*** Opening Dataset records ***

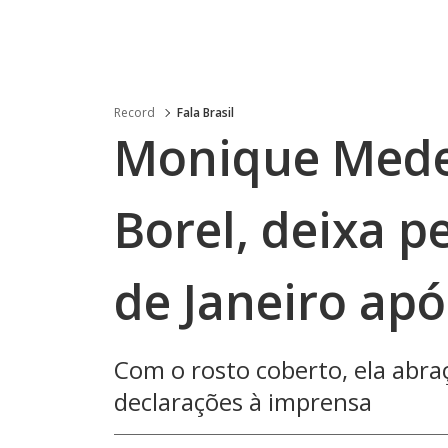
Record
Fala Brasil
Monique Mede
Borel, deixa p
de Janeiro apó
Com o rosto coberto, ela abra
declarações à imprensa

*** Closing Dataset records ***
*** Opening Dataset records ***

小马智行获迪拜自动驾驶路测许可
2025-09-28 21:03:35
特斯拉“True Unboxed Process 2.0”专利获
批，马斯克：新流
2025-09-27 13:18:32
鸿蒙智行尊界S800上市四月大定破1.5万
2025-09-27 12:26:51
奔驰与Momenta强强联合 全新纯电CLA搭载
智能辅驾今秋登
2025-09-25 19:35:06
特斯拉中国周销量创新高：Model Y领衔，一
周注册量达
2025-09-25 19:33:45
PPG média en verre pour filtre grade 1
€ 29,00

*** Closing Dataset records ***
*** Opening Dataset records ***

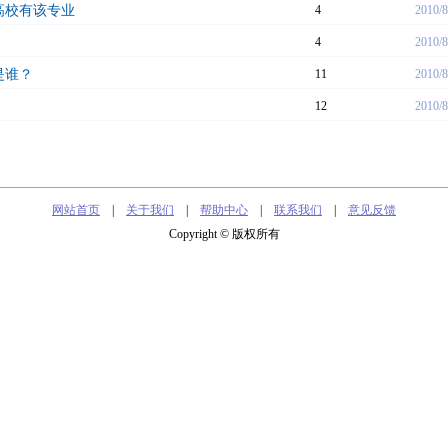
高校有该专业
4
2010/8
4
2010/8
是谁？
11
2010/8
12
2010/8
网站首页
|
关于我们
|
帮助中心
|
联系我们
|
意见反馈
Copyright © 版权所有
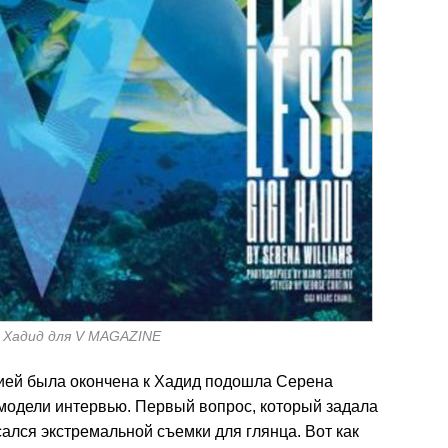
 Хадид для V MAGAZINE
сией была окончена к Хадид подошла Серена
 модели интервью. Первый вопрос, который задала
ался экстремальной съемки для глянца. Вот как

*** Closing Dataset records ***

> [Description of the task]
Lines in the data that hold "Хадид" are to be counted, and the number alone reported.

> [Written reply]
2